Kirana menggeleng. “Apa gunanya agensimu mas?”
Martinez nampak mengangguk.
“Mas.” Kirana kembali mengeluarkan suaranya, mengurungkan niatnya untuk terpejam. Sumpah demi apapun, telatnya tamu bulanan membuat otaknya tidak henti-hentinya berfikir negatif.
“Ya?”
“Andai aku hamil apa kamu—“
Gerakan tangan Martinez terhenti seketika dengan wajah pucat pasi Martinez menjawab. “Tidak.”
Hati wanita mana yang tidak terluka jika pria yang sah menjadi suaminya tidak menginginkan anak darinya, apakah dia terlalu buruk untuk menjadi ibu. “Apa alasannya.”

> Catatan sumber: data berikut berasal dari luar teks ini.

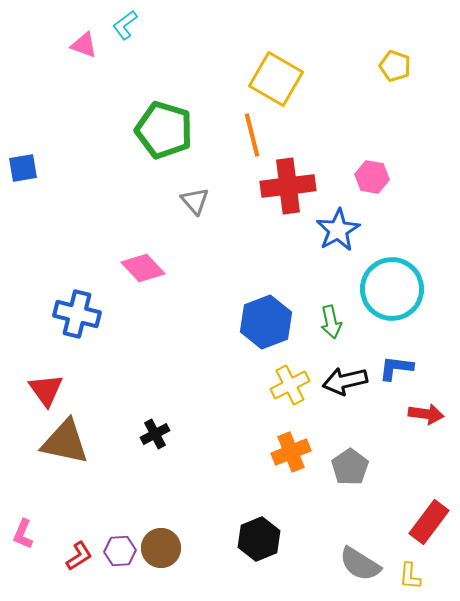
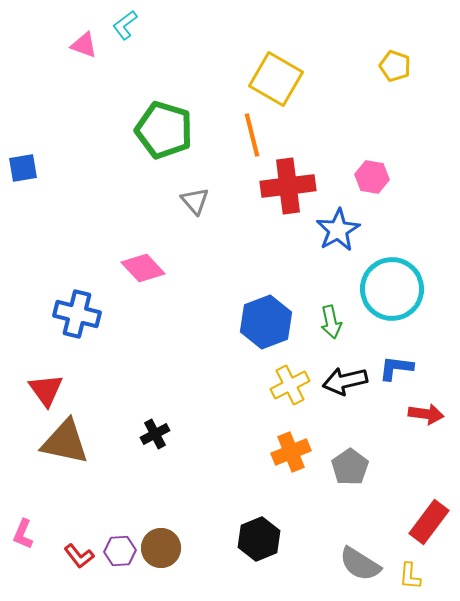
red L-shape: rotated 84 degrees clockwise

Sambil mengigit bibir dalamnya Martinez membalikkan badannya. “Hubungan ini hanya sebatas kesalahan dan aku—“
Kirana mengangguk seolah mengerti apa yang suaminya inginkan. “Oke jangan kamu teruskan. Aku tahu jika hubungan ini hanya hubungan simbiosis mutualisme –“
“Jika kamu paham harusnya kamu tahu caranya menjaga diri.”

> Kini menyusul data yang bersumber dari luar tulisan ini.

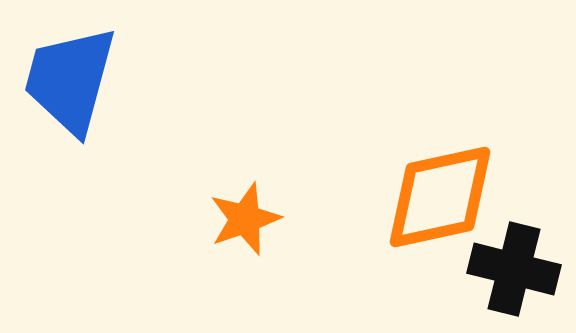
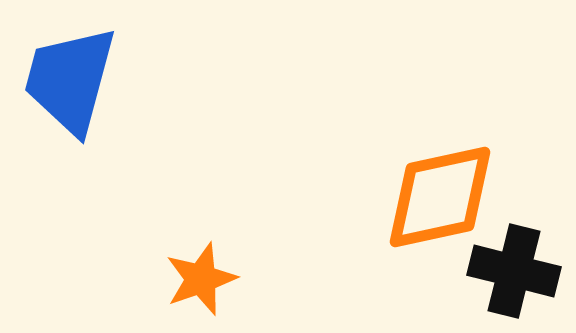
orange star: moved 44 px left, 60 px down
black cross: moved 2 px down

Ingin rasanya Kirana melempar wajah menyebalkan itu menggunakan fas bunga yang ada disebelahnya namun dia tahu posisinya saat ini. Wanita yang tidak harus menuntut apapun, suka tidak suka mau tidak mau karena uang yang dia dapat dari pernikahan ini tidak sedikit dan dialah yang menyanggupinya jadi jika Suga Martinez menolaknya itu sudah wajar baginya karena dirinyalah yang menjerumuskan diri untuk menjadi wanita berstatus istri sah namun tidak diperbolehkan terlalu banyak menuntut.
“Aku tidur dulu.” Kirana membalikkan badannya membelakangi suaminya yang masih sibuk membuka kemejanya. “Matikan lampunya jika sudah selesai.”
“Ya.” Jawab Martinez tanpa menoleh sedikitpun kearah Kirana.
**
Tepat jam lima pagi Kirana terbangun karena suara alarm yang biasa membangunkannya dari tidur. Namun saat membuka matanya alangkah terkejutnya dia saat dirinya tidak menemui sosok suaminya tertidur disebelahnya.
“Apa semalam dia tidur diluar?“ Kirana menghela nafas dalam lalu menyibak selimutnya dan segera beranjak dari atas ranjang menuju kamar mandi tidak lupa diraihnya test pack yang sengaja dia letakkan dikabinet kamar mandi.
Dengan dada yang berdesir dan perasaan cemas yang menyelimuti dirinya Kirana mencoba test pack dan hasilnya membuat Kirana tercengang.
“Tidak mungkin.” Serunya dengan wajah tercekat, mata memerah dan dada berdesir hebat. “Kami hanya melakukannya beberapa kali tetapi kenapa—“ Sembari mengigit bibir bawahnya Kirana menatap kosong kearah cermin. Bayangan kemarahan Martinez membuatnya sedikit takut lalu bagaimana jika dirinya memang hamil? Bagaimana nanti kedepannya?
“Aku akan mencobanya nanti.” Gumamnya sambil menyembunyikan kembali test packnya.
Beberapa menit kemudian Kirana sudah keluar dengan pakaian rapi ala kantoran. Jas yang senada dengan celananya membalut tubuhnya dengan indah, tidak terlalu ketat dan juga tidak terlalu longgar. Sambil membenarkan kerudungnya Kirana keluar dari dalam kamarnya menuju pantri disana sudah ada Zera dan Suaminya. Seperti biasa keduanya asik mengobrol tanpa ada rasa beban atau sungkan sedikitpun terhadapnya, Kirana hanya mencoba mengabaikan meski rasanya benar-benar diluar kendalinya.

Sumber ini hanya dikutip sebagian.